<h2 align="center">Room Occupancy Detection Using Sensor Data</h2>

### Importing Libraries

In [None]:
import matplotlib.pyplot as plt
%matplotlib inline
import pandas as pd
import warnings
import numpy as np
import yellowbrick as yb

warnings.simplefilter('ignore')

###### Yellowbrick a visual api  that extends the scikit-learn API with visual analysis and diagnostic tools. The Yellowbrick API also wraps matplotlib to create publication-ready figures and interactive data explorations while still allowing developers fine-grain control of figures. For users, Yellowbrick can help evaluate the performance, stability, and predictive value of machine learning models and assist in diagnosing problems throughout the machine learning workflow. By visualizing the model selection process, data scientists can steer towards final, explainable models and avoid pitfalls and traps.
##### The Yellowbrick library is a diagnostic visualization platform for machine learning that allows data scientists to steer the model selection process. It extends the scikit-learn API with a new core object: the Visualizer. Visualizers allow visual models to be fit and transformed as part of the scikit-learn pipeline process, providing visual diagnostics throughout the transformation of high-dimensional data.It is for..
* For data scientists, they can help evaluate the stability and predictive value of machine learning models and improve the speed of the experimental workflow.
* For data engineers, Yellowbrick provides visual tools for monitoring model performance in real world applications.
* For users of models, Yellowbrick provides visual interpretation of the behavior of the model in high dimensional feature space.
* For teachers and students, Yellowbrick is a framework for teaching and understanding a large variety of algorithms and methods.

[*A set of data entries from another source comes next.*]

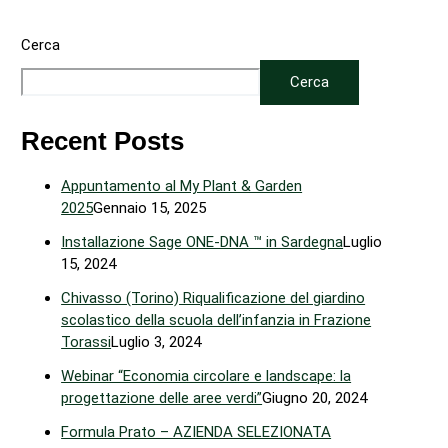
Cerca
Cerca
Recent Posts
Appuntamento al My Plant & Garden
2025
Gennaio 15, 2025
Installazione Sage ONE-DNA ™ in Sardegna
Luglio
15, 2024
Chivasso (Torino) Riqualificazione del giardino
scolastico della scuola dell’infanzia in Frazione
Torassi
Luglio 3, 2024
Webinar “Economia circolare e landscape: la
progettazione delle aree verdi”
Giugno 20, 2024
Formula Prato – AZIENDA SELEZIONATA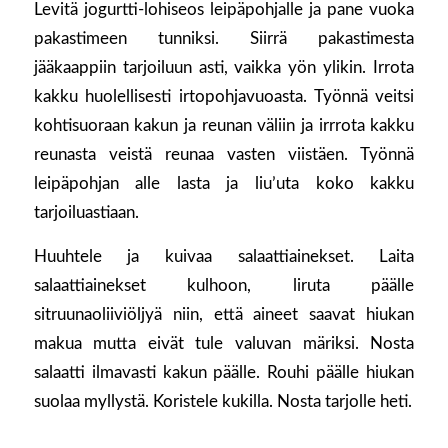
Levitä jogurtti-lohiseos leipäpohjalle ja pane vuoka
pakastimeen tunniksi. Siirrä pakastimesta
jääkaappiin tarjoiluun asti, vaikka yön ylikin. Irrota
kakku huolellisesti irtopohjavuoasta. Työnnä veitsi
kohtisuoraan kakun ja reunan väliin ja irrrota kakku
reunasta veistä reunaa vasten viistäen. Työnnä
leipäpohjan alle lasta ja liu’uta koko kakku
tarjoiluastiaan.
Huuhtele ja kuivaa salaattiainekset. Laita
salaattiainekset kulhoon, liruta päälle
sitruunaoliiviöljyä niin, että aineet saavat hiukan
makua mutta eivät tule valuvan märiksi. Nosta
salaatti ilmavasti kakun päälle. Rouhi päälle hiukan
suolaa myllystä. Koristele kukilla. Nosta tarjolle heti.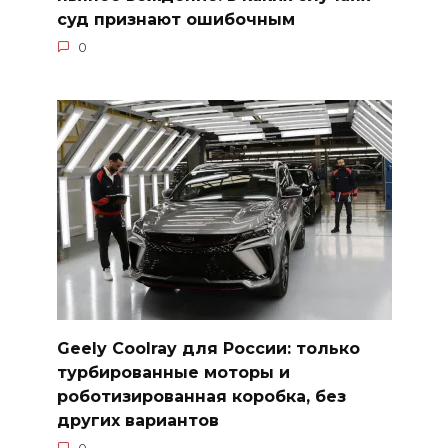
суд признают ошибочным
0
Geely Coolray для России: только
турбированные моторы и
роботизированная коробка, без
других вариантов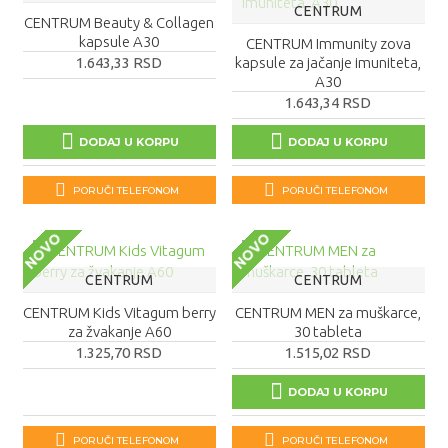
CENTRUM
CENTRUM Beauty & Collagen
kapsule A30
CENTRUM Immunity zova
1.643,33 RSD
kapsule za jačanje imuniteta,
A30
1.643,34 RSD
DODAJ U KORPU
DODAJ U KORPU
PORUČI TELEFONOM
PORUČI TELEFONOM
NOVO
NOVO
CENTRUM
CENTRUM
CENTRUM Kids Vitagum berry
CENTRUM MEN za muškarce,
za žvakanje A60
30 tableta
1.325,70 RSD
1.515,02 RSD
DODAJ U KORPU
PORUČI TELEFONOM
PORUČI TELEFONOM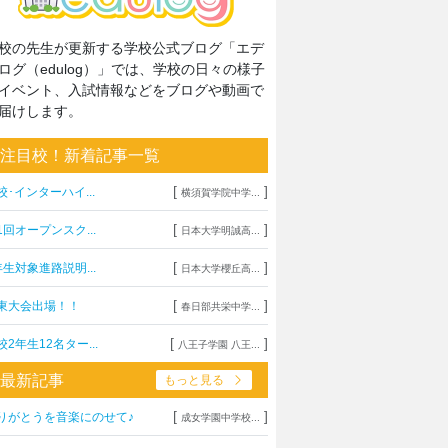
校の先生が更新する学校公式ブログ「エデ
ログ（edulog）」では、学校の日々の様子
イベント、入試情報などをブログや動画で
届けします。
注目校！新着記事一覧
[
]
校･インターハイ...
横須賀学院中学...
[
]
1回オープンスク...
日本大学明誠高...
[
]
年生対象進路説明...
日本大学櫻丘高...
[
]
東大会出場！！
春日部共栄中学...
[
]
校2年生12名ター...
八王子学園 八王...
最新記事
もっと見る
[
]
りがとうを音楽にのせて♪
成女学園中学校...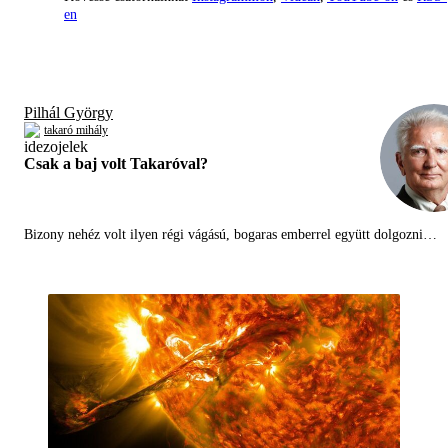
en
Pilhál György
takaró mihály
Csak a baj volt Takaróval?
Bizony nehéz volt ilyen régi vágású, bogaras emberrel együtt dolgozni…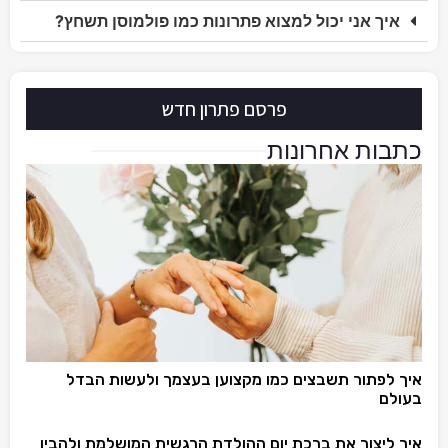
איך אני יכול למצוא פתרונות כמו פולמוסן תשחץ?
פרסם פתרון חדש
כתבות אחרונות
איך לפתור תשבצים כמו מקצוען בעצמך ולעשות הבדל
בעולם
איך ליצור את ברכת יום ההולדת הרגשית המושלמת ולהבין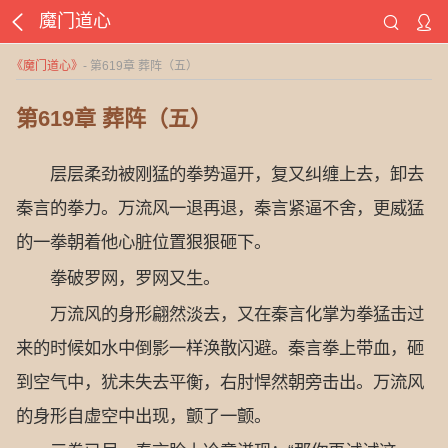
魔门道心
《
魔门道心
》
- 第619章 葬阵（五）
第619章 葬阵（五）
层层柔劲被刚猛的拳势逼开，复又纠缠上去，卸去
秦言的拳力。万流风一退再退，秦言紧逼不舍，更威猛
的一拳朝着他心脏位置狠狠砸下。
拳破罗网，罗网又生。
万流风的身形翩然淡去，又在秦言化掌为拳猛击过
来的时候如水中倒影一样涣散闪避。秦言拳上带血，砸
到空气中，犹未失去平衡，右肘悍然朝旁击出。万流风
的身形自虚空中出现，颤了一颤。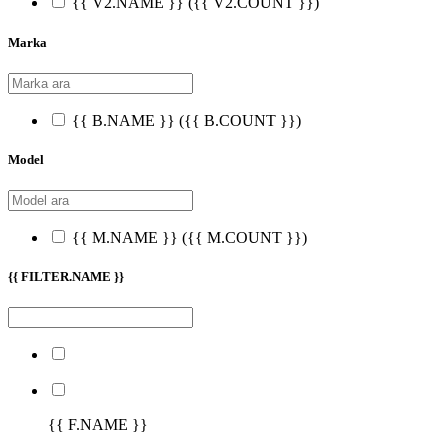
{{ V2.NAME }}
({{ V2.COUNT }})
Marka
{{ B.NAME }}
({{ B.COUNT }})
Model
{{ M.NAME }}
({{ M.COUNT }})
{{ FILTER.NAME }}
{{ F.NAME }}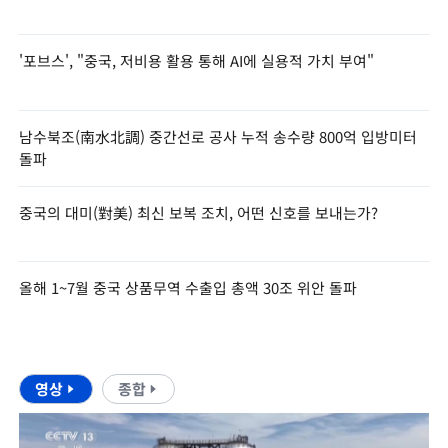
'포브스', "중국, 저비용 활용 통해 AI에 실용적 가치 부여"
남수북조(南水北調) 중간선로 공사 누적 송수량 800억 입방미터
돌파
중국의 대미(對美) 최신 보복 조치, 어떤 신호를 보내는가?
올해 1~7월 중국 상품무역 수출입 총액 30조 위안 돌파
영상
종합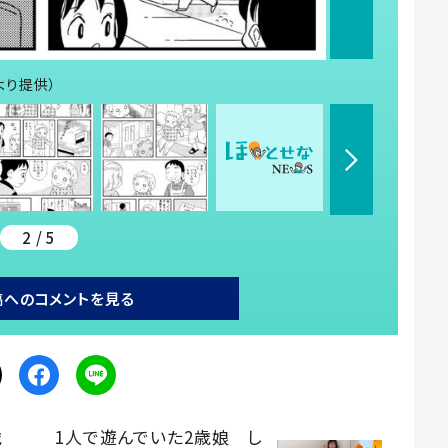
より提供）
2 / 5
稿へのコメントを見る
歳
1人で遊んでいた2歳娘 し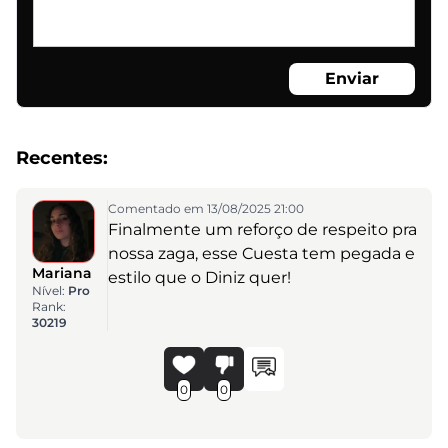
Enviar
Recentes:
Comentado em 13/08/2025 21:00
Finalmente um reforço de respeito pra
nossa zaga, esse Cuesta tem pegada e
Mariana
estilo que o Diniz quer!
Nível:
Pro
Rank:
30219
0
0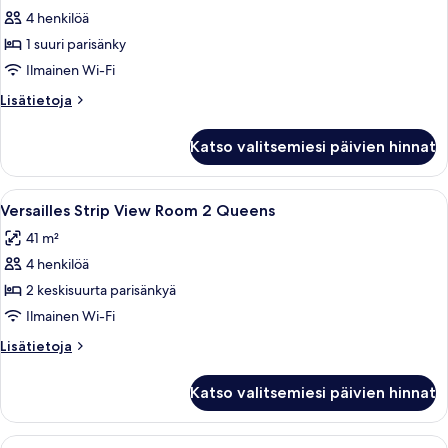
4 henkilöä
Versailles
Strip
1 suuri parisänky
View
Ilmainen Wi-Fi
Room
Lisätietoja
Lisätietoja
King
huoneesta
kuvat
Versailles
Katso valitsemiesi päivien hinnat
Strip
View
Room
Avaa
Hotellihuone, jossa on kaksi sänkyä, s
4
King
Versailles Strip View Room 2 Queens
kaikki
41 m²
huonetyypin
4 henkilöä
Versailles
Strip
2 keskisuurta parisänkyä
View
Ilmainen Wi-Fi
Room
Lisätietoja
Lisätietoja
2
huoneesta
Queens
Versailles
Katso valitsemiesi päivien hinnat
Strip
kuvat
View
Room
Avaa
Hotellihuone, jossa on suuri sänky, si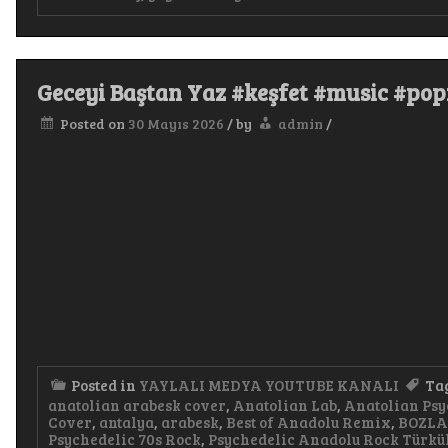
Aşk
Treni
Pop
Şarkı 
Geceyi Baştan Yaz #keşfet #music #po
Posted on
30 Mayıs 2026
/
by
admin
/
Posted in
YAYLALI MEDYA YOUTUBE KANALI
Ta
anatolian arabesk cover
,
Anatolian Lab
,
Anatolian Psy
Cover
,
antalya
,
arabesk
,
Best of Anadolu Remix
,
BOZL
Psychedelic 70s Rock
,
Psychedelic Anadolu Rock Türkü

## Importance of Visualization

In [None]:
#data
x = np.array([10, 8, 13, 9, 11, 14, 6, 4, 12, 7, 5])
y1 = np.array([8.04, 6.95, 7.58, 8.81, 8.33, 9.96, 7.24, 4.26, 10.84, 4.82, 5.68])
y2 = np.array([9.14, 8.14, 8.74, 8.77, 9.26, 8.10, 6.13, 3.10, 9.13, 7.26, 4.74])
y3 = np.array([7.46, 6.77, 12.74, 7.11, 7.81, 8.84, 6.08, 5.39, 8.15, 6.42, 5.73])
x4 = np.array([8, 8, 8, 8, 8, 8, 8, 19, 8, 8, 8])
y4 = np.array([6.58, 5.76, 7.71, 8.84, 8.47, 7.04, 5.25, 12.50, 5.56, 7.91, 6.89])


In [None]:
# verify the summary statistics
pairs = (x, y1), (x, y2), (x, y3), (x4, y4)
for x, y in pairs:
    print('mean=%1.2f, std=%1.2f, r=%1.2f' % (np.mean(y), np.std(y),
          np.corrcoef(x, y)[0][1]))

### so, we have same mean std for the above data lets see what visualization plots say

In [None]:
#visualize
g = yb.anscombe()
plt.show()

<h2 align=center> Feature Analysis </h2>

In [None]:
# Load the classification data set
data = pd.read_csv('../input/occupancy.csv')
data.head()

In [None]:
features = ["temperature", "relative humidity", "light", "C02", "humidity"]
classes = ['unoccupied', 'occupied']

In [None]:
X = data[features]
y = data.occupancy

### Feature Analysis - RadViz

In [None]:
from yellowbrick.features.radviz import RadViz

In [None]:
# Instantiate the visualizer
visualizer = RadViz(classes=classes, features=features, size=(900, 900))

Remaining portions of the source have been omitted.